Ruthless and Realistic
According to Retire Guide, “It’s easy to fall in love with objects,and often very difficult to let them go. Downsizing involves letting go of 70 to 80 percent of the belongings it took you 20 to 30 years to accumulate. Be realistic. Take a hard look at each item in your home. Identify the things that are most useful or loved. If you haven’t used something in more than a year, donate it or throw it away.”

Donating to charitable organizations may also help in your elimination process. Urban Rhythm suggests using three plastic tubs or bins with the labels “keep,” “sell” and “charity” to sort your possessions. “The average downsizer keeps only one-third of their belongings so ensure you’ve got enough space to sort your goods.” Also, think about hosting an estate sale or auction to help you whittle down your stash. You might be surprised by the results. One man’s trash can be anyone’s treasure, and they’ll pay to get it. Also, when you’re moving, unexpected expenses can surprise even the best planner so the extra cash is handy.

Somebody for That Job
Representing millions of senior citizens, AARP offers solid advice for those looking to cull their household herd. While sorting, enlist help from a family member or a trusted friend because they can be more objective when it comes to sentimentality. If you’re really struggling, reach out to a professional to help you downsize. The National Association of Specialty and Senior Move Managers represents specialists who will help you downsize, organize and simplify your current home. What sets members apart from a moving company is that they provide a multi-faceted approach to the moving, from space planning in the beginning to post-move settling in and support. Also, many times retirement villages offer staff who can help you with the process of identifying what to keep for your smaller home.

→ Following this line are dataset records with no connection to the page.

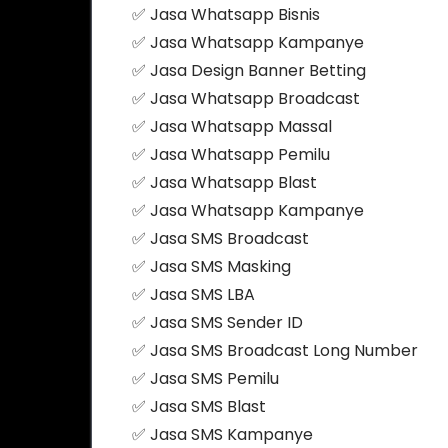
✅ Jasa Whatsapp Bisnis
✅ Jasa Whatsapp Kampanye
✅ Jasa Design Banner Betting
✅ Jasa Whatsapp Broadcast
✅ Jasa Whatsapp Massal
✅ Jasa Whatsapp Pemilu
✅ Jasa Whatsapp Blast
✅ Jasa Whatsapp Kampanye
✅ Jasa SMS Broadcast
✅ Jasa SMS Masking
✅ Jasa SMS LBA
✅ Jasa SMS Sender ID
✅ Jasa SMS Broadcast Long Number
✅ Jasa SMS Pemilu
✅ Jasa SMS Blast
✅ Jasa SMS Kampanye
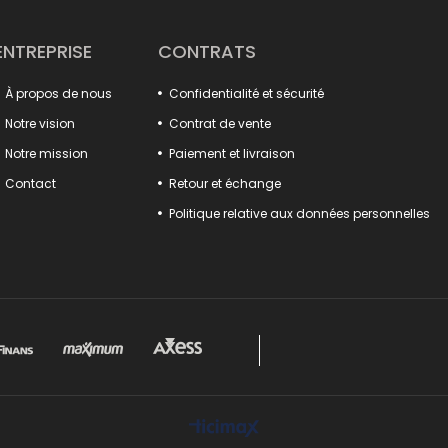
produits, des pinces de forge aux étaux de perçag
désormais plus pratique et professionnel grâce a
type crochet, aux corps moulés durables et aux 
ENTREPRISE
CONTRATS
De plus, nos fixations de luminaires augmentent l
dans les processus de production. De nombreux pr
À propos de nous
Confidentialité et sécurité
verrouillage de capot, s'intègrent parfaitement à
pratiques à loquet et les broyeurs à marbre offren
Notre vision
Contrat de vente
Faites une différence dans vos projets avec ces prod
Notre mission
Paiement et livraison
Tout ce que vous cherchez pour augmenter la puiss
Contact
Retour et échange
Politique relative aux données personnelles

Keep Communications Flowing
Baby boomers can be very nostalgic, and many believe they’ve passed that trait to their children. In many cases, the next generation appreciates the memories that household pieces may bring to you, but to them it’s just stuff, your stuff, to be precise. However, kids may hold an attachment to some things. Family communications about passing on the heirlooms are critical, and it’s never too early to begin discussing how pieces should be distributed.

According to AARP, photos of past generations can be passed down, but don’t expect your kids to take every portrait in your collection. They may want only certain family members they remember. To prevent overload, consider going through your collection at various times with your children. And when you’re done reviewing them and they’ve taken what they want, think about donating pictures of historical value—crisp, clear and identifiable—to a local heritage museum.

Other items to consider passing on are childhood toys; perhaps their children would enjoy playing with them. Or Grandma’s handwritten recipes; nothing brings back sweet memories more than creating the same dishes. And special pieces of tableware; it’s as though you can taste that roasted turkey when you see the serving platter. A sentimental item is holiday knickknacks; nativity scenes, ornaments or an heirloom menorah may hold precious remembrances for your children, who may use them to connect their youngsters to their heritage.

Not everyone may find the value in your household items the same way that you do. But as you begin your journey to downsize for the next chapter in your life, remember to start many years in advance. It may have taken you a lifetime to accumulate these things, so the inventory may be staggering. Embrace the memories that you have, but don’t let them overwhelm the task at hand. Don’t be insulted when no one claims an item that means so much to you. The most important thing is to have conversations with your children, friends or other family members to determine what they might like to ensure these heirlooms pass to the next generation.